Posted by: Steve_C | July 31, 2008 10:13 PM
I think it's Mark Twain and Jefferson in the center.
Posted by: JoJo | July 31, 2008 10:17 PM
Top three, from left: Ernest Hemmingway, Abraham Lincoln, Carl Sagan
Middle three, from left: Mark Twain, Thomas Jefferson, Benjamin Franklin
Bottom two, from left: Albert Einstein, Charles Darwin
Posted by: Wowbagger | July 31, 2008 10:19 PM
Thanks, Samu - most of them I knew, Jefferson was a guess - but it was Mark Twain I was stuck on; I've only seen pictures of him when he was older.
Is there a site where you can generate these or is it a photoshop thing? I've got a ton of ideas.
Posted by: Bob Vogel | July 31, 2008 10:20 PM
Hell, PZ, I have a wide-format printer that can do a poster 24" wide on inks that are touted to last 85 years. Is there a link to the large-format download?
Posted by: DaveX | July 31, 2008 10:20 PM
TOP ROW- Ernest Hemingway, Abraham Lincoln, Carl Sagan
MIDDLE - Mark Twain, Thomas Jefferson, Ben Franklin
BOTTOM - Albert Einstein, Charles Darwin
Pretty sure about this, correct me if I'm wrong. I'd be interested in atheist quotes from each that confirm this, though... I don't know ones for folks like Lincoln or Hemingway, especially.
Posted by: John S. Wilkins | July 31, 2008 10:20 PM
Darwin was not an atheist, nor was Jefferson, Einstein, nor Franklin, who were all deists.

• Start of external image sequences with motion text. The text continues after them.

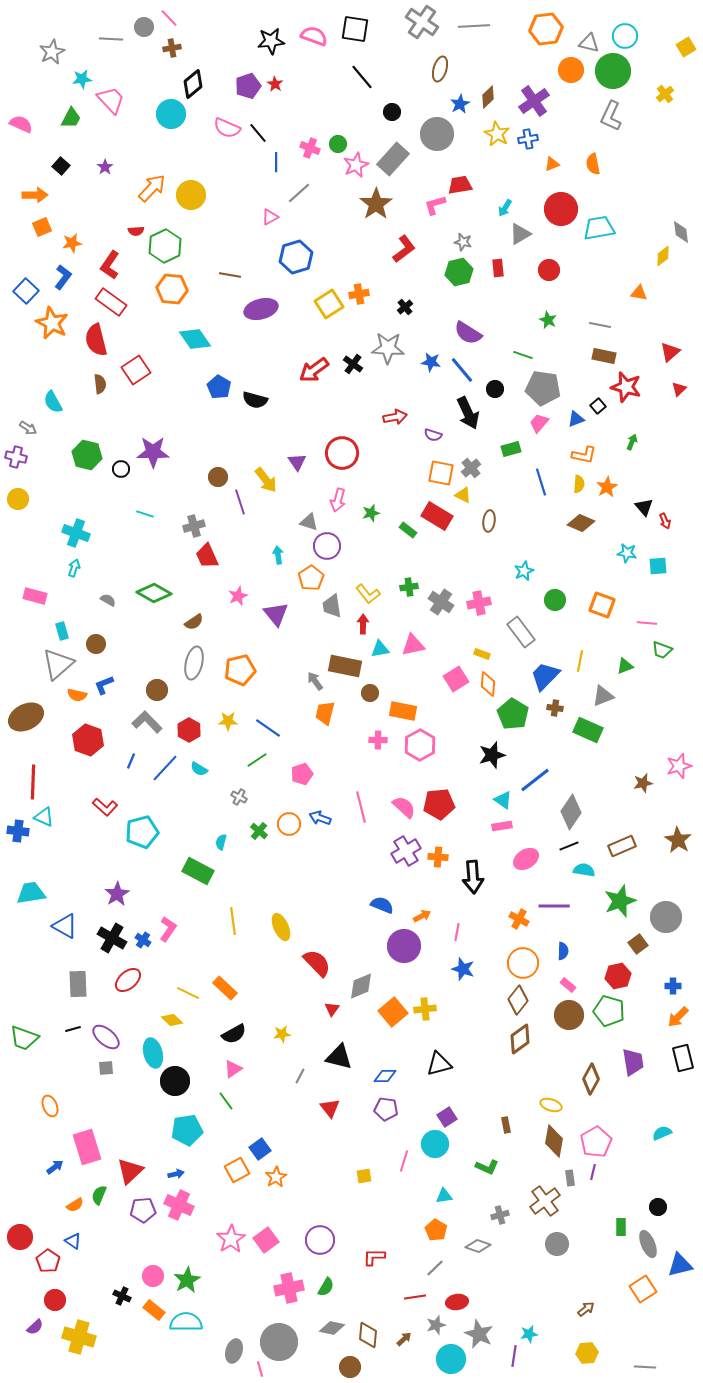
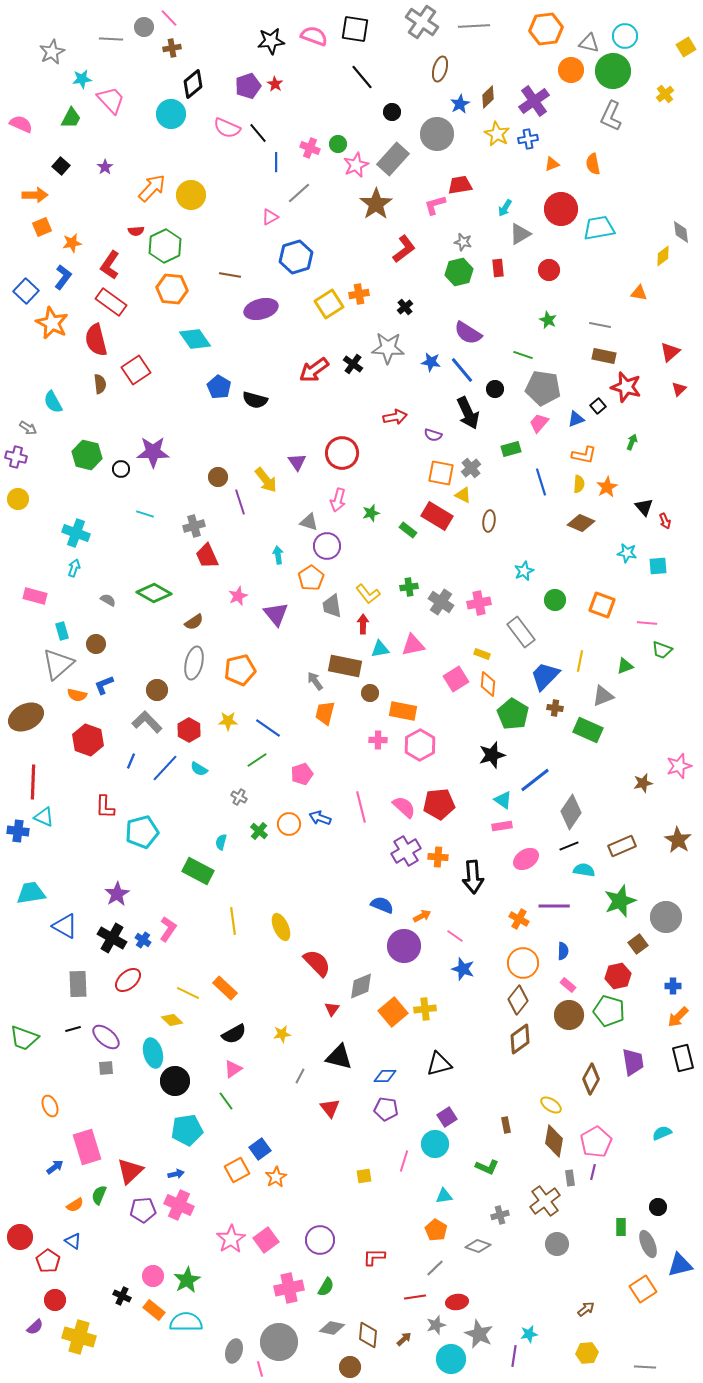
red L-shape at (105, 807): rotated 50 degrees clockwise
pink line at (457, 932): moved 2 px left, 4 px down; rotated 66 degrees counterclockwise
yellow ellipse at (551, 1105): rotated 15 degrees clockwise
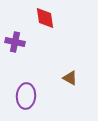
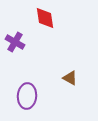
purple cross: rotated 18 degrees clockwise
purple ellipse: moved 1 px right
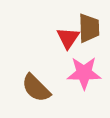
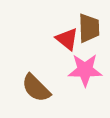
red triangle: moved 1 px left, 1 px down; rotated 25 degrees counterclockwise
pink star: moved 1 px right, 3 px up
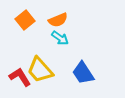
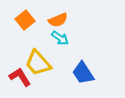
yellow trapezoid: moved 2 px left, 7 px up
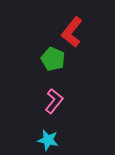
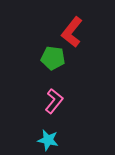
green pentagon: moved 1 px up; rotated 15 degrees counterclockwise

Darwin was, for much of his life, also a deist, but ended up an agnostic. They are only atheists if you use the "american definition" of "atheist": someone who is not an orthodox Christian or Jew or Muslim. Elsewhere in the world, "atheist" means "lack of belief in any god, including the deist or possibly existing one".
Posted by: S.Scott | July 31, 2008 10:21 PM
Love it!
Posted by: A RIce | July 31, 2008 10:21 PM
>> Upper left = Ernest Hemingway
I kind of thought I it looks like PZ...
Perhaps in 15-20 years.
Posted by: Benjamin Franklin | July 31, 2008 10:25 PM
PZ-
Thank you for your clarification in post #2.
I am quite positive that Mark Twain, Einstein, Lincoln,
Jefferson, Darwin, Sagan, and especially Benjamin Franklin were not atheists at all.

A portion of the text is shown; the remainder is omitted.